FIG. 2 shows the recovery ratio of life time of carriers where, after irradiating the electron rays upon silicon crystal of resistivity of 2Ω-cm diffused with phosphor, said crystal is heated at each temperature for 30 minutes. In said FIG. 2, τ0 is the life time immediately after irradiation, τ is the life time at each heat treatment temperature, and τ0 /τ expresses the recovery ratio.
Silicon transistors are is operated around 150°C at the maximum, and germanium transistor is operated around 120°C at the maximum. Hence, it is desirable that heat treatment is achieved at least at the maximum temperatures of operation stated above, and it is most convenient to heat treatment of the transistor around that temperature. It is practicable to accomplish the heat treatment by means of a heating furnace or passing current through the collector-emitter.
FIG. 3 shows various properties of tested transistors before and after irradiation of electron rays and, further, the changes of various properties with respect to the treatment period after heat treatment at 150°C after irradiation. VCBO means collector-base breakdown voltage, hfe means current amplifying factor, VcE (sat) means collector-emitter saturation voltage, τC -B means life time of carriers at collector-base junction, τE -B means life time of carriers at emitter-base junction.
As is clear from the changes shown in FIG. 2, immediately after irradiation of electron rays, τC -B and τE -B are remarkably reduced and hfe is reduced, and VcE (sat) increases so high as 1.0 V, to reach an impractical high value. But, by heat treatment after irradiation, the various properties are stabilized first rapidly and later gradually.

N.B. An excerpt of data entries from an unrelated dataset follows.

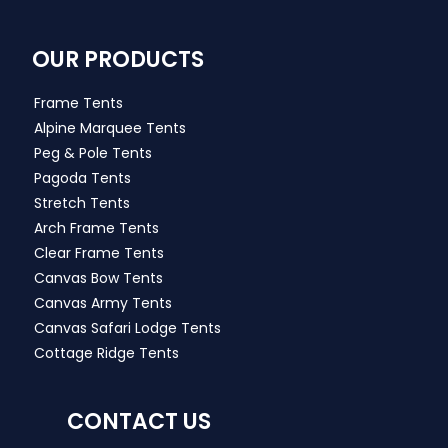
OUR PRODUCTS
Frame Tents
Alpine Marquee Tents
Peg & Pole Tents
Pagoda Tents
Stretch Tents
Arch Frame Tents
Clear Frame Tents
Canvas Bow Tents
Canvas Army Tents
Canvas Safari Lodge Tents
Cottage Ridge Tents
CONTACT US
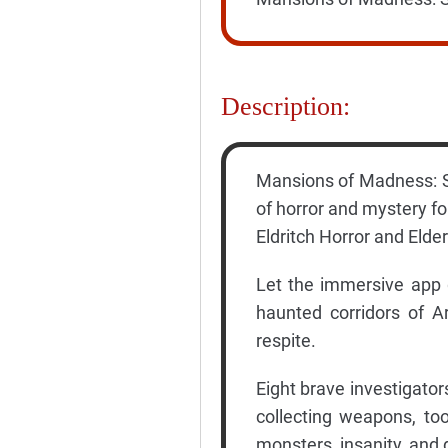
Description:
Mansions of Madness: Se
of horror and mystery fo
Eldritch Horror and Elder
Let the immersive app 
haunted corridors of 
respite.
Eight brave investigator
collecting weapons, too
monsters, insanity, and 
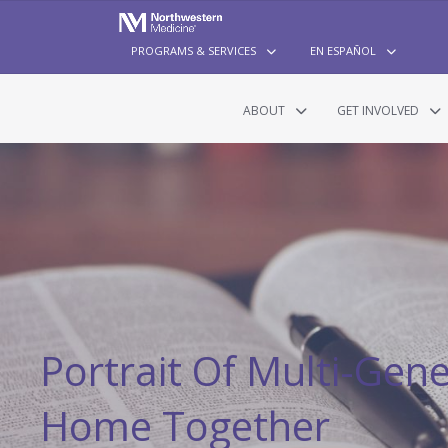
PROGRAMS & SERVICES
EN ESPAÑOL
ABOUT
GET INVOLVED
Portrait Of Multi-Gen
Home Together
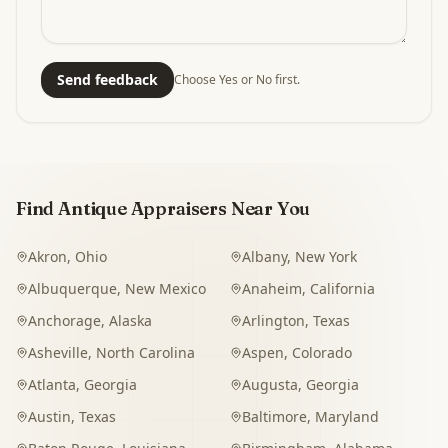
Send feedback
Choose Yes or No first.
Find Antique Appraisers Near You
Akron
,
Ohio
Albany
,
New York
Albuquerque
,
New Mexico
Anaheim
,
California
Anchorage
,
Alaska
Arlington
,
Texas
Asheville
,
North Carolina
Aspen
,
Colorado
Atlanta
,
Georgia
Augusta
,
Georgia
Austin
,
Texas
Baltimore
,
Maryland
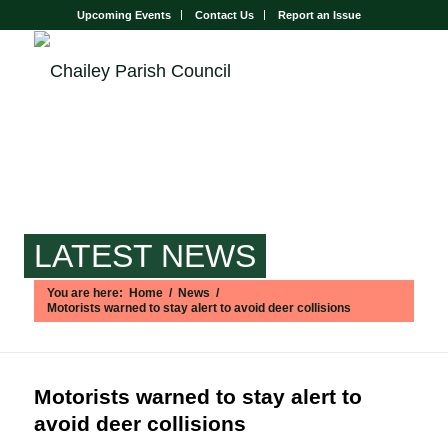
Upcoming Events
Contact Us
Report an Issue
LATEST NEWS
You are here:
Home
/
News
/
Motorists warned to stay alert to avoid deer collisions
Main content start
Motorists warned to stay alert to
avoid deer collisions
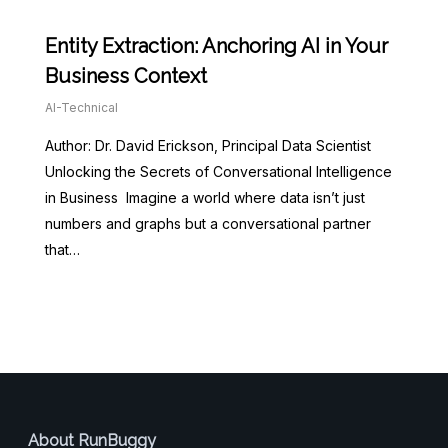
Entity Extraction: Anchoring AI in Your
Business Context
AI-Technical
Author: Dr. David Erickson, Principal Data Scientist
Unlocking the Secrets of Conversational Intelligence
in Business Imagine a world where data isn’t just
numbers and graphs but a conversational partner
that…
About RunBuggy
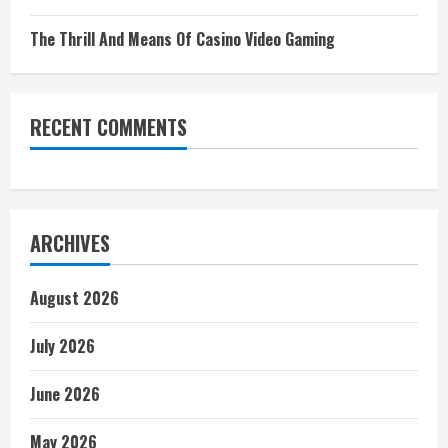
The Thrill And Means Of Casino Video Gaming
RECENT COMMENTS
ARCHIVES
August 2026
July 2026
June 2026
May 2026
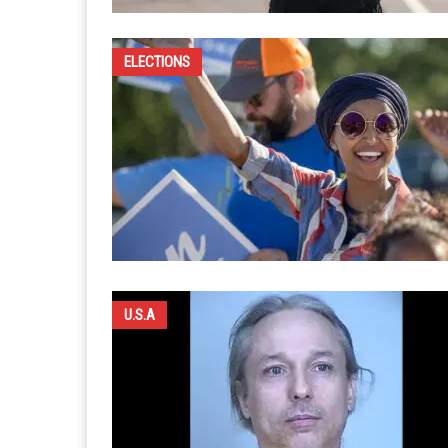
ELECTIONS
U.S.A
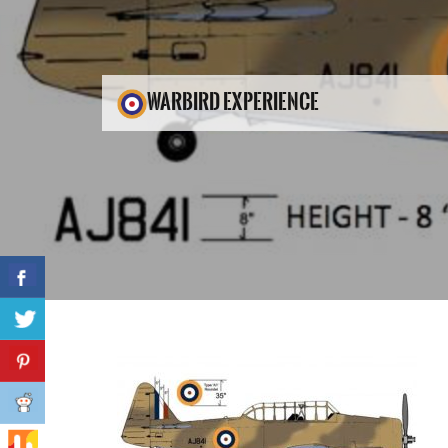
WARBIRD EXPERIENCE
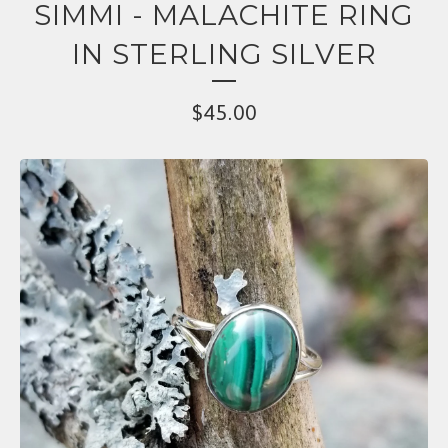
SIMMI - MALACHITE RING
IN STERLING SILVER
$
45.00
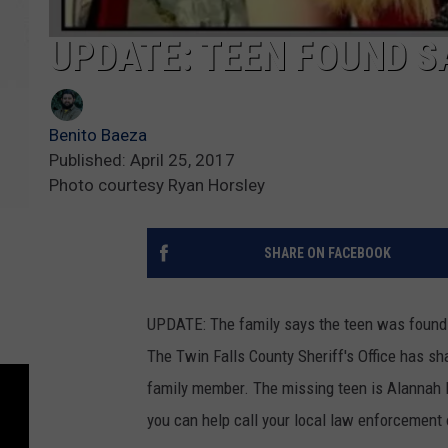
UPDATE: TEEN FOUND S
Benito Baeza
Published: April 25, 2017
Photo courtesy Ryan Horsley
SHARE ON FACEBOOK
UPDATE: The family says the teen was found s
The Twin Falls County Sheriff's Office has sha
family member. The missing teen is Alannah H
you can help call your local law enforcement o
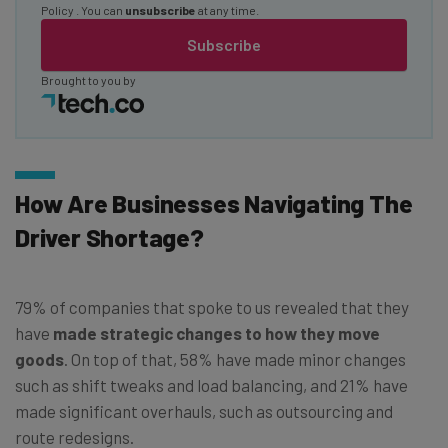
Policy
. You can
unsubscribe
at any time.
Subscribe
Brought to you by
How Are Businesses Navigating The
Driver Shortage?
79% of companies that spoke to us revealed that they
have
made strategic changes to how they move
goods
. On top of that, 58% have made minor changes
such as shift tweaks and load balancing, and 21% have
made significant overhauls, such as outsourcing and
route redesigns.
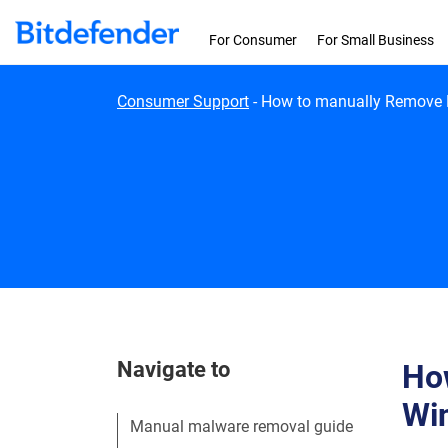
Skip to content
For Consumer
For Small Business
Consumer Support
-
How to manually Remove M
Navigate to
How
Wi
Manual malware removal guide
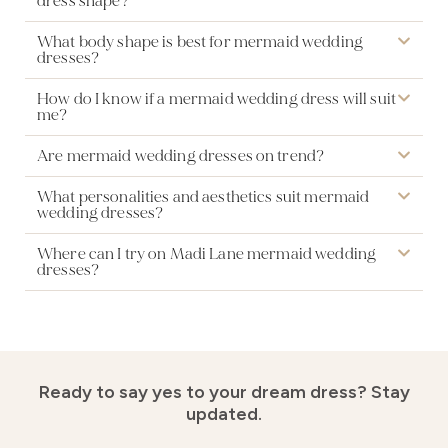
dress shape?
What body shape is best for mermaid wedding
dresses?
How do I know if a mermaid wedding dress will suit
me?
Are mermaid wedding dresses on trend?
What personalities and aesthetics suit mermaid
wedding dresses?
Where can I try on Madi Lane mermaid wedding
dresses?
Ready to say yes to your dream dress?
Stay
updated.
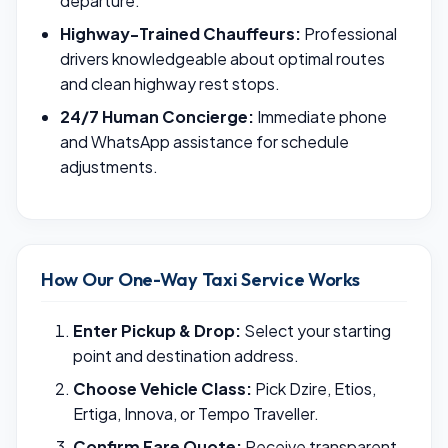
departure.
Highway-Trained Chauffeurs:
Professional
drivers knowledgeable about optimal routes
and clean highway rest stops.
24/7 Human Concierge:
Immediate phone
and WhatsApp assistance for schedule
adjustments.
How Our One-Way Taxi Service Works
Enter Pickup & Drop:
Select your starting
point and destination address.
Choose Vehicle Class:
Pick Dzire, Etios,
Ertiga, Innova, or Tempo Traveller.
Confirm Fare Quote:
Receive transparent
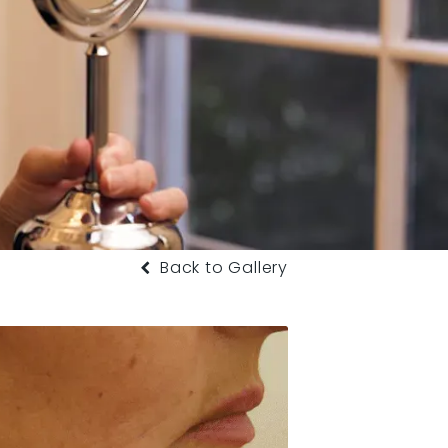
Back to Gallery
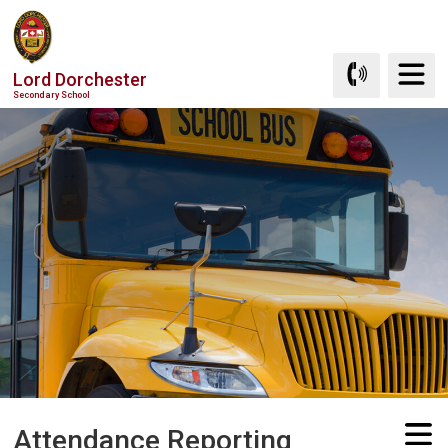
Skip
to
Content
Lord Dorchester
Secondary School
Attendance Reporting 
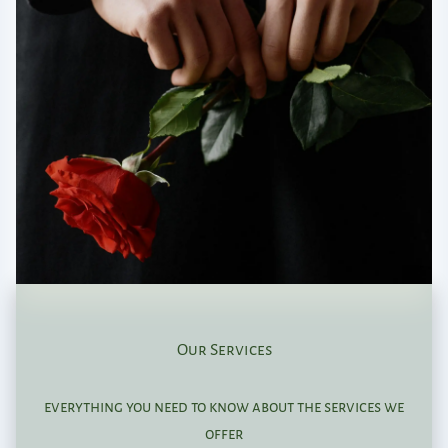
Our Services
everything you need to know about the services we
offer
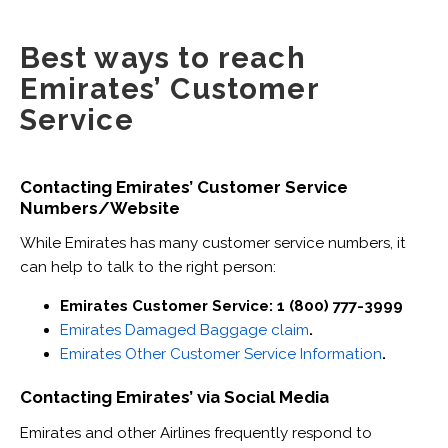
Best ways to reach
Emirates’ Customer
Service
Contacting Emirates’ Customer Service
Numbers/Website
While Emirates has many customer service numbers, it
can help to talk to the right person:
Emirates Customer Service: 1 (800) 777-3999
Emirates Damaged Baggage claim
.
Emirates Other Customer Service Information
.
Contacting Emirates’ via Social Media
Emirates and other Airlines frequently respond to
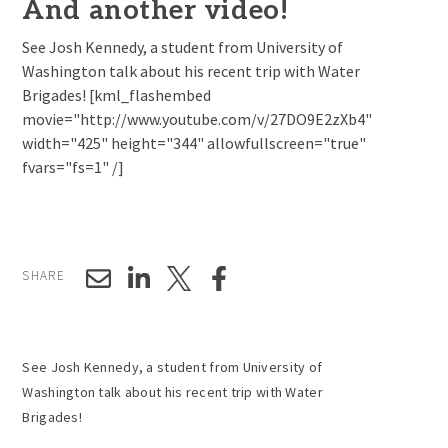
And another video!
See Josh Kennedy, a student from University of
Washington talk about his recent trip with Water
Brigades! [kml_flashembed
movie="http://www.youtube.com/v/27DO9E2zXb4"
width="425" height="344" allowfullscreen="true"
fvars="fs=1" /]
SHARE
See Josh Kennedy, a student from University of
Washington talk about his recent trip with Water
Brigades!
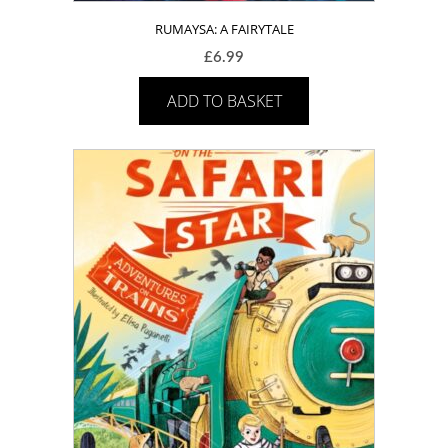
RUMAYSA: A FAIRYTALE
£
6.99
ADD TO BASKET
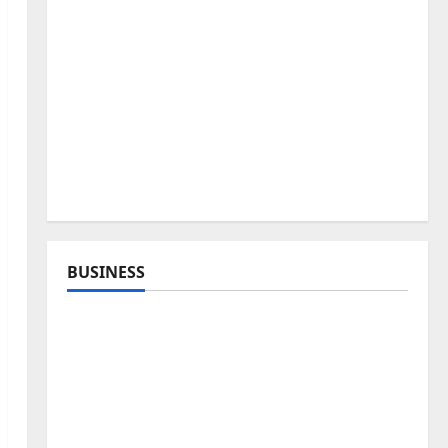
BUSINESS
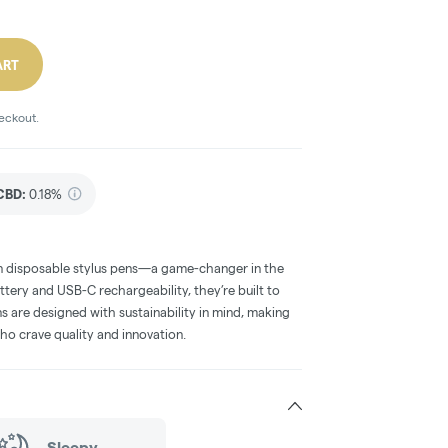
ART
heckout.
CBD
:
0.18%
in disposable stylus pens—a game-changer in the
ttery and USB-C rechargeability, they’re built to
ns are designed with sustainability in mind, making
who crave quality and innovation.
Sleepy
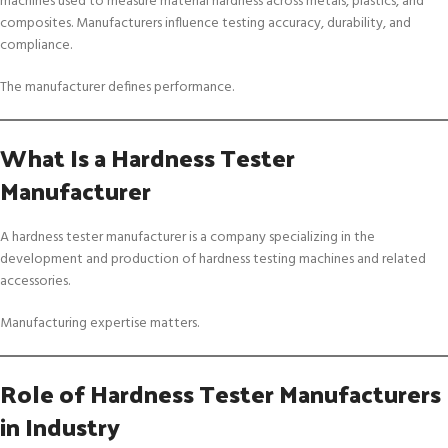
machines used to measure material hardness across metals, plastics, and
composites. Manufacturers influence testing accuracy, durability, and
compliance.
The manufacturer defines performance.
What Is a Hardness Tester
Manufacturer
A hardness tester manufacturer is a company specializing in the
development and production of hardness testing machines and related
accessories.
Manufacturing expertise matters.
Role of Hardness Tester Manufacturers
in Industry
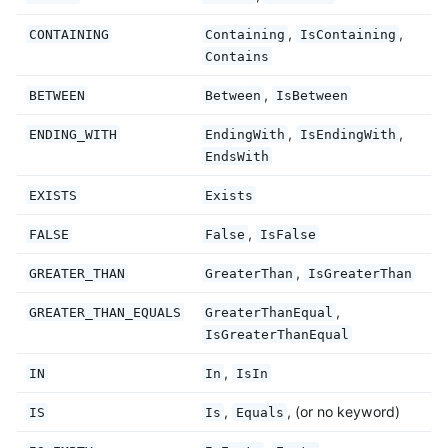
,
,
CONTAINING
Containing
IsContaining
Contains
,
BETWEEN
Between
IsBetween
,
,
ENDING_WITH
EndingWith
IsEndingWith
EndsWith
EXISTS
Exists
,
FALSE
False
IsFalse
,
GREATER_THAN
GreaterThan
IsGreaterThan
,
GREATER_THAN_EQUALS
GreaterThanEqual
IsGreaterThanEqual
,
IN
In
IsIn
,
, (or no keyword)
IS
Is
Equals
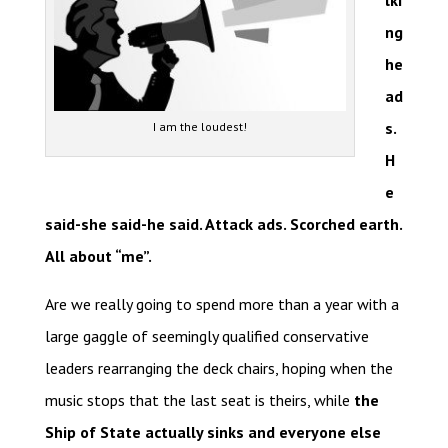
lki
ng
he
ad
s.
I am the loudest!
H
e
said-she said-he said. Attack ads. Scorched earth.
All about “me”.
Are we really going to spend more than a year with a
large gaggle of seemingly qualified conservative
leaders rearranging the deck chairs, hoping when the
music stops that the last seat is theirs, while
the
Ship of State actually sinks and everyone else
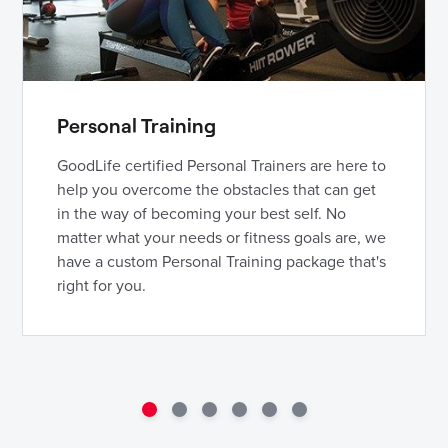
Personal Training
GoodLife certified Personal Trainers are here to
help you overcome the obstacles that can get
in the way of becoming your best self. No
matter what your needs or fitness goals are, we
have a custom Personal Training package that's
right for you.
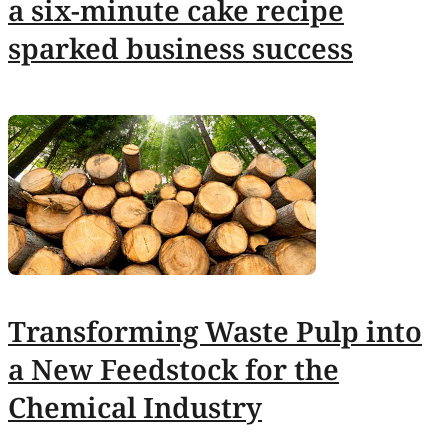
a six-minute cake recipe
sparked business success
Transforming Waste Pulp into
a New Feedstock for the
Chemical Industry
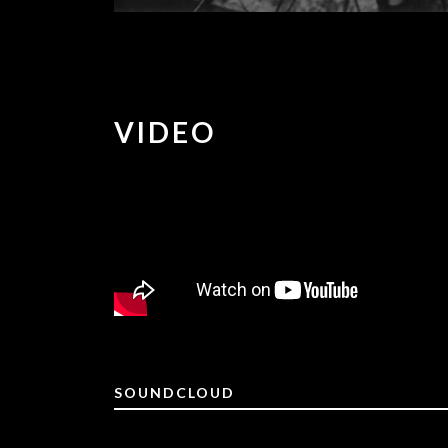
VIDEO
SOUNDCLOUD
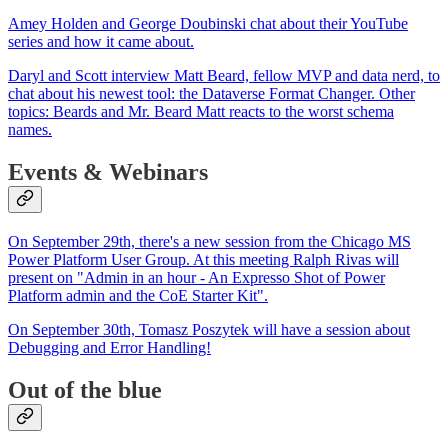
Amey Holden and George Doubinski chat about their YouTube
series and how it came about.
Daryl and Scott interview Matt Beard, fellow MVP and data nerd, to
chat about his newest tool: the Dataverse Format Changer. Other
topics: Beards and Mr. Beard Matt reacts to the worst schema
names.
Events & Webinars
On September 29th, there's a new session from the Chicago MS
Power Platform User Group. At this meeting Ralph Rivas will
present on "Admin in an hour - An Expresso Shot of Power
Platform admin and the CoE Starter Kit".
On September 30th, Tomasz Poszytek will have a session about
Debugging and Error Handling!
Out of the blue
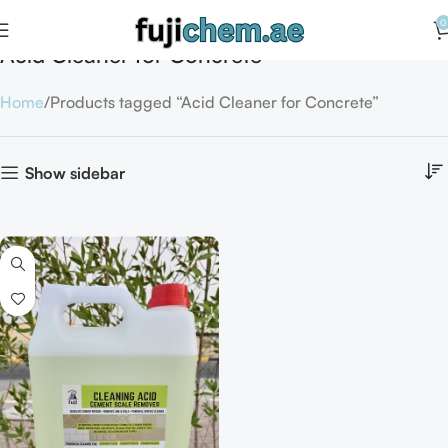
0
Acid Cleaner for Concrete
Home
Products tagged “Acid Cleaner for Concrete”
Show sidebar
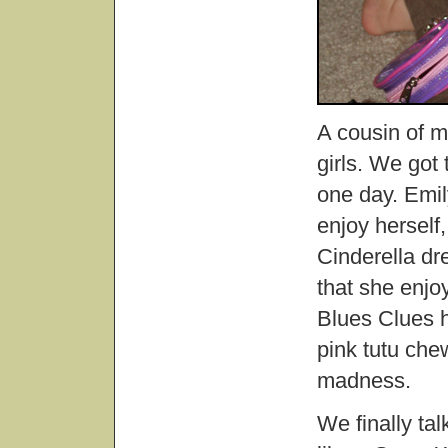
A cousin of m
girls. We got
one day. Emil
enjoy herself
Cinderella dr
that she enj
Blues Clues ha
pink tutu ch
madness.
We finally ta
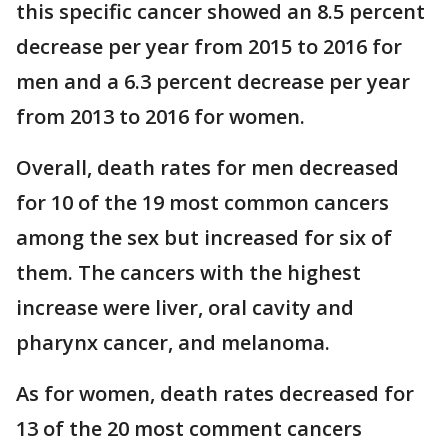
this specific cancer showed an 8.5 percent
decrease per year from 2015 to 2016 for
men and a 6.3 percent decrease per year
from 2013 to 2016 for women.
Overall, death rates for men decreased
for 10 of the 19 most common cancers
among the sex but increased for six of
them. The cancers with the highest
increase were liver, oral cavity and
pharynx cancer, and melanoma.
As for women, death rates decreased for
13 of the 20 most comment cancers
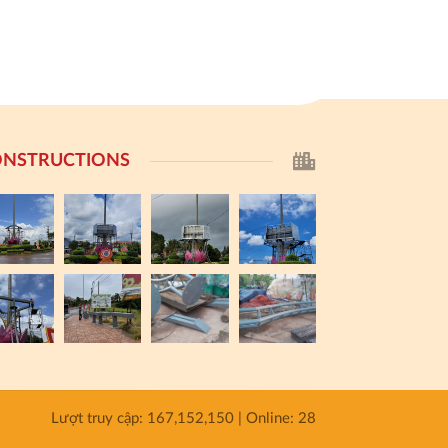
NSTRUCTIONS
Lượt truy cập: 167,152,150 | Online: 28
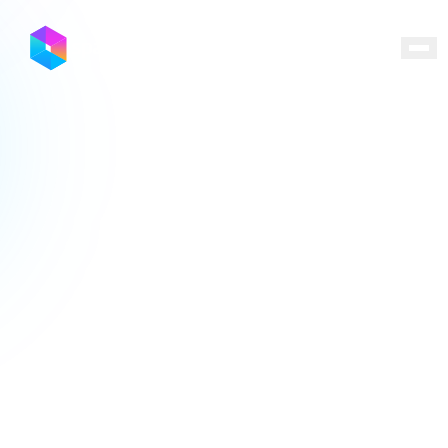
Locations
Programs
Ecosystem
Capital
Resources
About
Contact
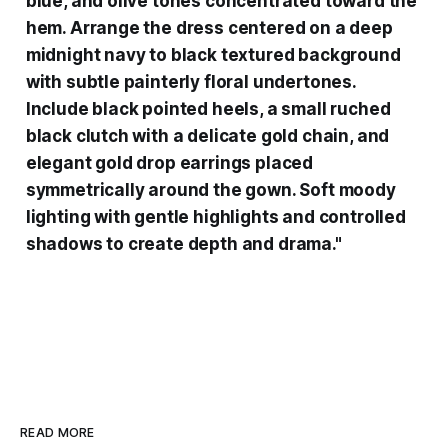
blue, and olive tones concentrated toward the
hem. Arrange the dress centered on a deep
midnight navy to black textured background
with subtle painterly floral undertones.
Include black pointed heels, a small ruched
black clutch with a delicate gold chain, and
elegant gold drop earrings placed
symmetrically around the gown. Soft moody
lighting with gentle highlights and controlled
shadows to create depth and drama."
READ MORE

After heat treatment for about 70 hrs., hfe is reduced and stabilized at 37, and VcE at 0.38 V which are practicable values, and τC -B is greatly reduced to 19 μs from 28 μs at the time of non-irradiation, and τE -B to 4 μs from 28 μs at the time of non-irradiation, and turn-off time and turn-on time decrease, namely, the switching characteristics can be improved also. VCBO remains at about 1000 V showing no change before and after irradiation.
The present process can, naturally, be applied to crystal itself before sealing with resin and/or metal cap.
As described in reference to the embodiment, it is most practical to apply this process to the transistor device after fabrication.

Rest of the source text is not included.